■ Assigned task ■
Could the data below be retyped exactly, without its pictures?
+ + +
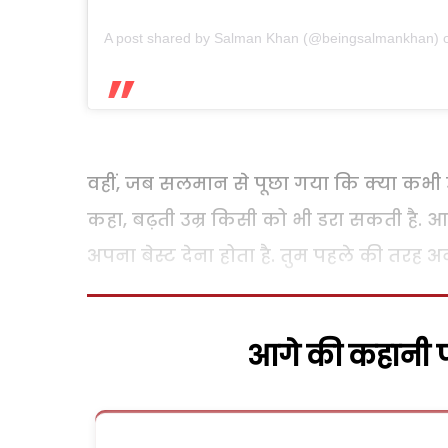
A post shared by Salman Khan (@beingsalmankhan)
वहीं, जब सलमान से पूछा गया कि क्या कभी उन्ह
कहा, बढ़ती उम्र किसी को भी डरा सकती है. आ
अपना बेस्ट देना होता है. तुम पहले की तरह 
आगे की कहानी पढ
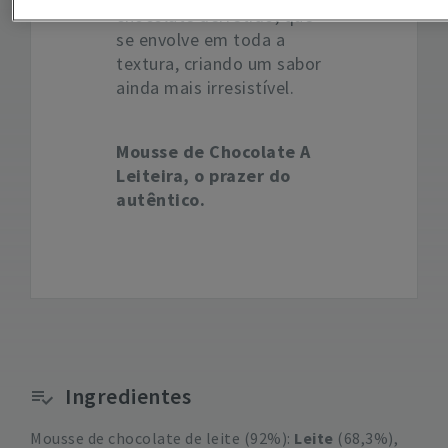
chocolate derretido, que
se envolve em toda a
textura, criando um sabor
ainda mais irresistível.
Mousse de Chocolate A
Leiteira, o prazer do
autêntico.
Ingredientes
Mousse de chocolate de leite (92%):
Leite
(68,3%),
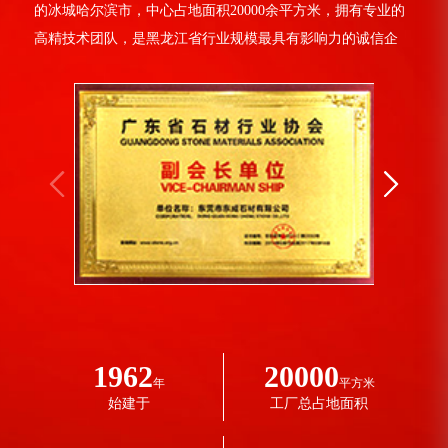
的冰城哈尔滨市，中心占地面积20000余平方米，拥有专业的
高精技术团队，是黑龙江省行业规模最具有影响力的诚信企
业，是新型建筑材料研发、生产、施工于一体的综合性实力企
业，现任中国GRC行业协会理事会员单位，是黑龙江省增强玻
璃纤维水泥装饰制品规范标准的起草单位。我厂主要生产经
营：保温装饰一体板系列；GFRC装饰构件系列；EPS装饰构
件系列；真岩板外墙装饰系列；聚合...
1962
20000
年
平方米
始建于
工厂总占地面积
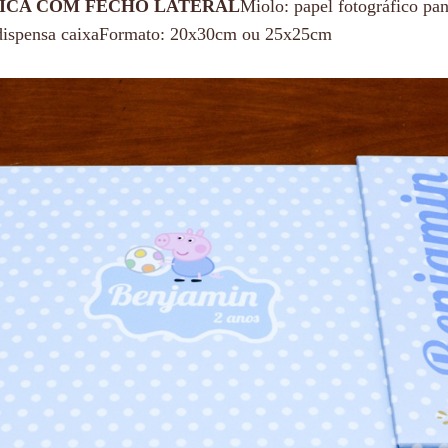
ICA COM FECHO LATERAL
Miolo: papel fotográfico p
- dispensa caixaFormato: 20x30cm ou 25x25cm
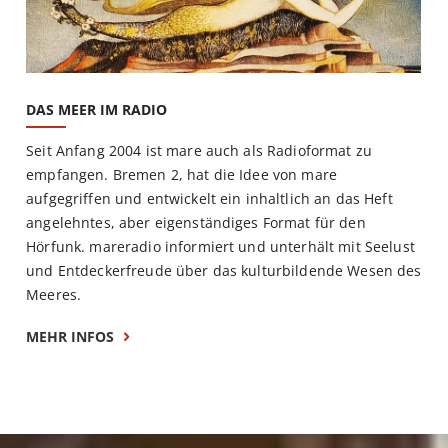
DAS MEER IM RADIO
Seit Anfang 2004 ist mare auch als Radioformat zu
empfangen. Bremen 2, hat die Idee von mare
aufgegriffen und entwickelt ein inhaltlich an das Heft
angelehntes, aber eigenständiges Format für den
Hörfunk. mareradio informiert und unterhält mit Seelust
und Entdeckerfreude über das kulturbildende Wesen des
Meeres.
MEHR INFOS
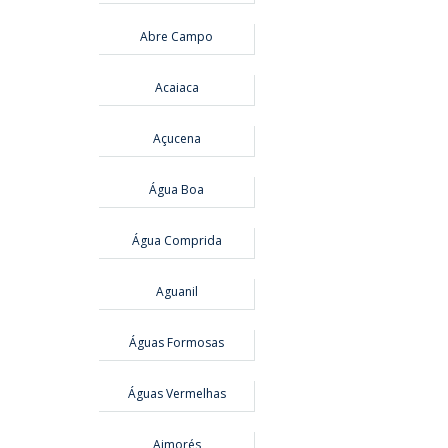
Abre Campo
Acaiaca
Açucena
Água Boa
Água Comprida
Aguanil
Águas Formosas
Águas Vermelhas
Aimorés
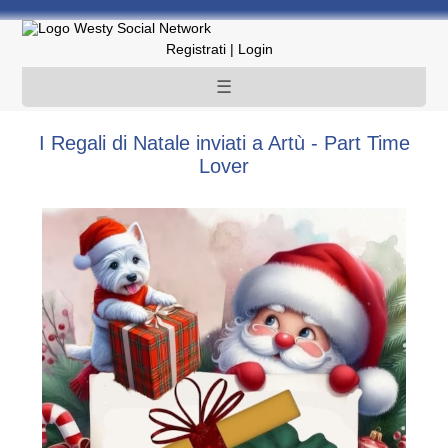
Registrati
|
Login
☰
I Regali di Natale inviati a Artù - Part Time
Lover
+ + +
■ Expected answer ■
A post shared by Salman Khan (@beingsalmankhan)
वहीं, जब सलमान से पूछा गया कि क्या कभी उन्ह
कहा, बढ़ती उम्र किसी को भी डरा सकती है. आ
अपना बेस्ट देना होता है. तुम पहले की तरह 
आगे की कहानी पढ
chocolate derretido, que
se envolve em toda a
textura, criando um sabor
ainda mais irresistível.
Mousse de Chocolate A
Leiteira, o prazer do
autêntico.
Ingredientes
Mousse de chocolate de leite (92%):
Leite
(68,3%),
的冰城哈尔滨市，中心占地面积20000余平方米，拥有专业的
高精技术团队，是黑龙江省行业规模最具有影响力的诚信企
业，是新型建筑材料研发、生产、施工于一体的综合性实力企
业，现任中国GRC行业协会理事会员单位，是黑龙江省增强玻
璃纤维水泥装饰制品规范标准的起草单位。我厂主要生产经
营：保温装饰一体板系列；GFRC装饰构件系列；EPS装饰构
件系列；真岩板外墙装饰系列；聚合...
1962
20000
年
平方米
始建于
工厂总占地面积
ICA COM FECHO LATERAL
Miolo: papel fotográfico p
- dispensa caixaFormato: 20x30cm ou 25x25cm
DAS MEER IM RADIO
Seit Anfang 2004 ist mare auch als Radioformat zu
empfangen. Bremen 2, hat die Idee von mare
aufgegriffen und entwickelt ein inhaltlich an das Heft
angelehntes, aber eigenständiges Format für den
Hörfunk. mareradio informiert und unterhält mit Seelust
und Entdeckerfreude über das kulturbildende Wesen des
Meeres.
MEHR INFOS
Abre Campo
Acaiaca
Açucena
Água Boa
Água Comprida
Aguanil
Águas Formosas
Águas Vermelhas
Aimorés
Registrati
|
Login
☰
I Regali di Natale inviati a Artù - Part Time
Lover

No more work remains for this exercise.